Écrire, c’est passer.
C’est trépasser.
Pour renaître au cœur d’autres maisons, d’autres cahiers.
Natalie dit que l’on ne devient écrivain que si l’on accepte de dire adieu à tout ce qui est et qui, à partir du moment où l’on en prend conscience, n’est déjà plus.
Le présent est à chaque instant dépassé.
Écrire, c’est explorer toutes les manières de dire adieu.
Noter dans la marge, puis oublier, comme on quitte la silhouette familière sur le bord d’un quai.
Résumer. Figer dans un sommaire.
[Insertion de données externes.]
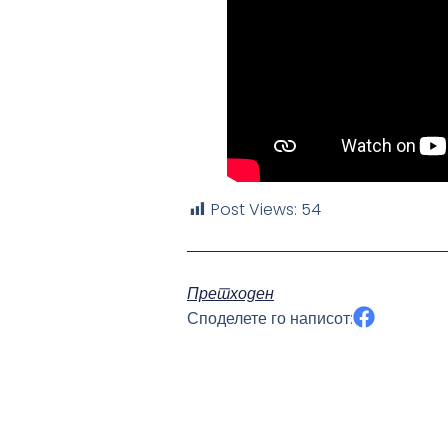
Post Views:
54
Претходен
Споделете го написот:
Annexer.
Pour partir l’esprit libre.
Écrire parce que l’on n’espère plus de retrouvailles.
Alors, on laisse reposer les vivants comme les morts sur un lit de papier.
Écrire parce que l’on ne croit pas aux apparitions.
Écrire parce que tout ce qui importe, c’est la circulation de l’encre. Et pour que l’encre circule, il faut se permettre de vivre d’autres histoires.
Chaque souffle de notre vie est unique. Comme est unique chaque lettre que nous traçons durant la longue phrase du périple de notre existence. Il n’y en a pas une qui ressemble à l’autre. Chaque trait de plume possède sa propre vibration, imperceptible et néanmoins si présente, si palpitante. Chaque boucle est une aile qui s’apprête à se déployer de manière différente.
Alors, j’ai trouvé l’art et la manière de tirer un trait sur celle que je fus.
Je montre à la petite fille sa place dans ma chambre intérieure.
Je lui dis : « Assieds-toi, ma fille ! »
Je lui donne des feutres de couleur et je la laisse libre de dessiner son jardin avec toutes les herbes folles, tous les chardons argentés, toutes les orties bleues qu’elle veut. Je l’autorise à se cacher dans cette végétation brouillonne, à disparaître derrière une haie débordante de feuilles si elle le souhaite, tandis que je note en titre :
Une chambre en Italie.
Avec quelques mots, je brode une fleur rose sur le drap blanc.
Quelques pétales, c’est bien suffisant.
Nouvelle pièce.
Nouvelle page.
La future amoureuse et moi, nous nous attendons mutuellement.